Omit all pictures, then retype exactly the lines from the one that contains "dimostra come la pallavolo e lo sport in ge" through the end of the listing.
::::
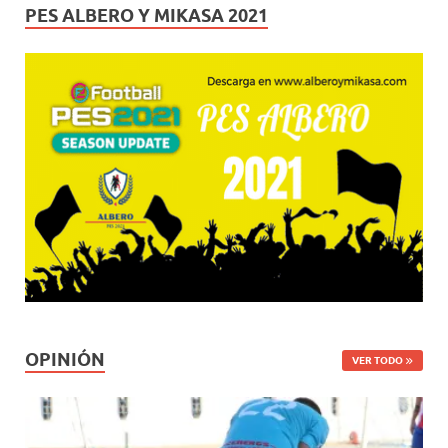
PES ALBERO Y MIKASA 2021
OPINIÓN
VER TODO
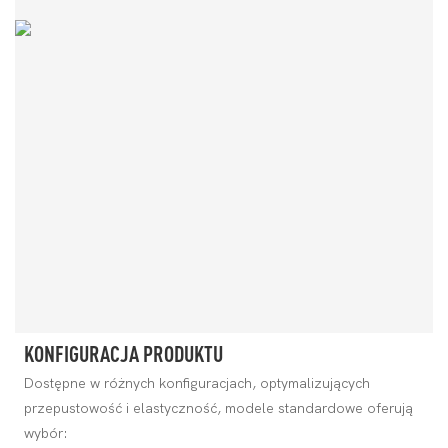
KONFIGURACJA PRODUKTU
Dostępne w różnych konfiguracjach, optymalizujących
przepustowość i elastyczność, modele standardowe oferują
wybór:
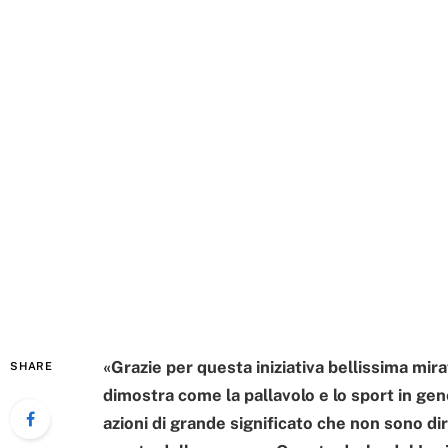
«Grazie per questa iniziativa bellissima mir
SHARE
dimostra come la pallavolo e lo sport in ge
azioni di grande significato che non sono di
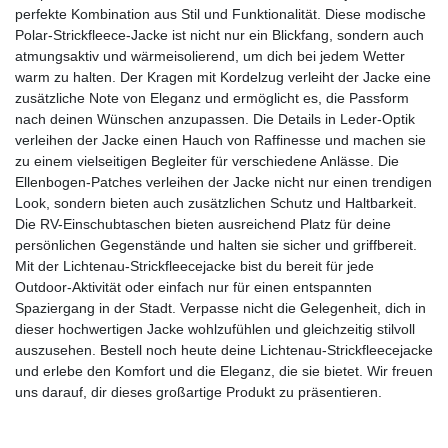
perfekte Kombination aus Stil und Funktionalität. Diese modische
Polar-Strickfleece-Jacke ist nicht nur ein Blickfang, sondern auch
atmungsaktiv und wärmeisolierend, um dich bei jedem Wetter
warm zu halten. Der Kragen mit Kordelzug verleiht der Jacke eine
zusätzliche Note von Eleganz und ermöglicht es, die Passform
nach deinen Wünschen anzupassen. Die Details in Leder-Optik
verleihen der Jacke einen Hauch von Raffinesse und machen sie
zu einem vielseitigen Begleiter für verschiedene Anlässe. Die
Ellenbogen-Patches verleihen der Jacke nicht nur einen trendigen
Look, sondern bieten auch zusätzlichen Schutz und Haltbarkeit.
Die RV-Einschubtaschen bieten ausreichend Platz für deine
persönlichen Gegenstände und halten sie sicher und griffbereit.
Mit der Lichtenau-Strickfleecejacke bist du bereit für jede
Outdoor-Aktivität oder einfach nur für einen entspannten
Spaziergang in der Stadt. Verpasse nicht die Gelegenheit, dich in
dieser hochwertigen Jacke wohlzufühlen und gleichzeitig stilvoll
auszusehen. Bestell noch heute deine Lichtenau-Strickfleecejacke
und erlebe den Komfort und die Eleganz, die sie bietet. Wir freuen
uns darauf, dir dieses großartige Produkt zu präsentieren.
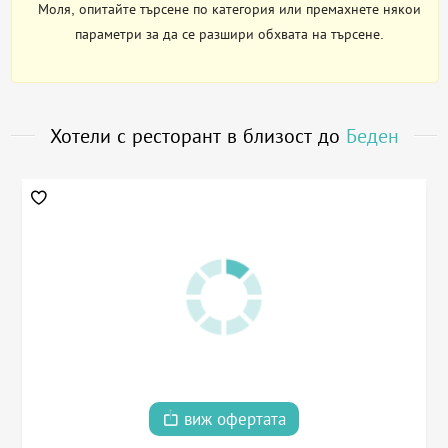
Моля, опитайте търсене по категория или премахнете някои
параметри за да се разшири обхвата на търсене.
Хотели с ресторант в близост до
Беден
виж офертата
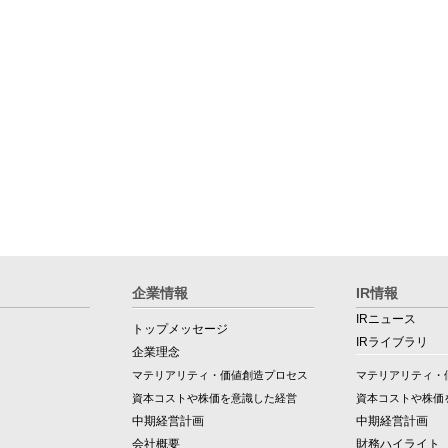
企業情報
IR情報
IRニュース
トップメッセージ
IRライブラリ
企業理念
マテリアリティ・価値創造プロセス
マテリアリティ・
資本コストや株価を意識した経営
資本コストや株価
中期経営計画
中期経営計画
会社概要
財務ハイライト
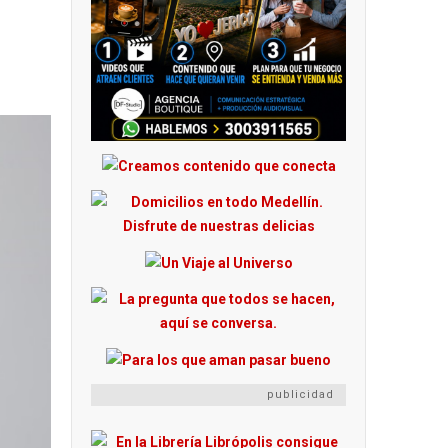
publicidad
::::
**Answer section:**
dimostra come la pallavolo e lo sport in ge
azioni di grande significato che non sono di
perfekte Kombination aus Stil und Funktionalität. Diese modische
Polar-Strickfleece-Jacke ist nicht nur ein Blickfang, sondern auch
atmungsaktiv und wärmeisolierend, um dich bei jedem Wetter
warm zu halten. Der Kragen mit Kordelzug verleiht der Jacke eine
zusätzliche Note von Eleganz und ermöglicht es, die Passform
nach deinen Wünschen anzupassen. Die Details in Leder-Optik
verleihen der Jacke einen Hauch von Raffinesse und machen sie
zu einem vielseitigen Begleiter für verschiedene Anlässe. Die
Ellenbogen-Patches verleihen der Jacke nicht nur einen trendigen
Look, sondern bieten auch zusätzlichen Schutz und Haltbarkeit.
Die RV-Einschubtaschen bieten ausreichend Platz für deine
persönlichen Gegenstände und halten sie sicher und griffbereit.
Mit der Lichtenau-Strickfleecejacke bist du bereit für jede
Outdoor-Aktivität oder einfach nur für einen entspannten
Spaziergang in der Stadt. Verpasse nicht die Gelegenheit, dich in
dieser hochwertigen Jacke wohlzufühlen und gleichzeitig stilvoll
auszusehen. Bestell noch heute deine Lichtenau-Strickfleecejacke
und erlebe den Komfort und die Eleganz, die sie bietet. Wir freuen
uns darauf, dir dieses großartige Produkt zu präsentieren.
Моля, опитайте търсене по категория или премахнете някои
параметри за да се разшири обхвата на търсене.
Хотели с ресторант в близост до
Беден
виж офертата
企業情報
IR情報
IRニュース
トップメッセージ
IRライブラリ
企業理念
マテリアリティ・価値創造プロセス
マテリアリティ・
資本コストや株価を意識した経営
資本コストや株価
中期経営計画
中期経営計画
会社概要
財務ハイライト
publicidad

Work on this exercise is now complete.